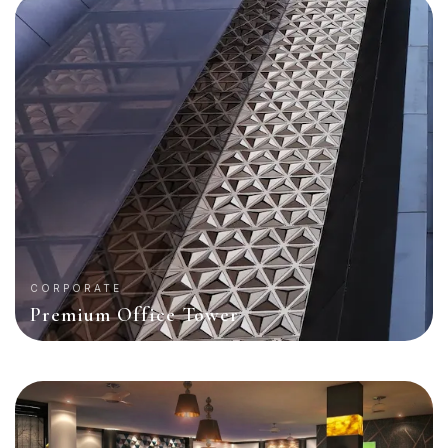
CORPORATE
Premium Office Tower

...

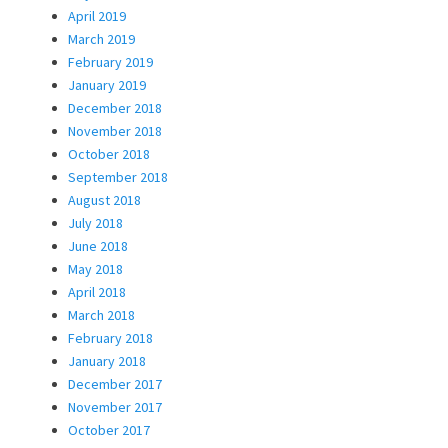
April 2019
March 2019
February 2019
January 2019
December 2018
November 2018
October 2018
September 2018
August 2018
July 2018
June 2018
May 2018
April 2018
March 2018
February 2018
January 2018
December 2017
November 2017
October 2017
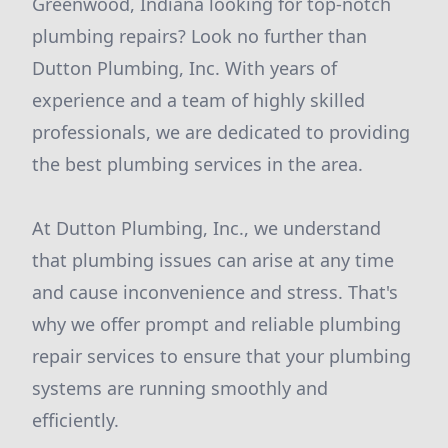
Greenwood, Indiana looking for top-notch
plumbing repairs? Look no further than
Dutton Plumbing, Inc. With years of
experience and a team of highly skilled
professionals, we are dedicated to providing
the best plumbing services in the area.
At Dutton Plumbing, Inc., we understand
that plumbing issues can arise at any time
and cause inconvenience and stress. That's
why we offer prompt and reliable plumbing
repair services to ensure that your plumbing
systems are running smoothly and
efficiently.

• WORK TO COMPLETE
Each line in the listing above from the one containing "experience and a team of highly skilled" through the one containing "efficiently." should be repeated exactly, and no other line.

• WRITTEN RESPONSE
experience and a team of highly skilled
professionals, we are dedicated to providing
the best plumbing services in the area.
At Dutton Plumbing, Inc., we understand
that plumbing issues can arise at any time
and cause inconvenience and stress. That's
why we offer prompt and reliable plumbing
repair services to ensure that your plumbing
systems are running smoothly and
efficiently.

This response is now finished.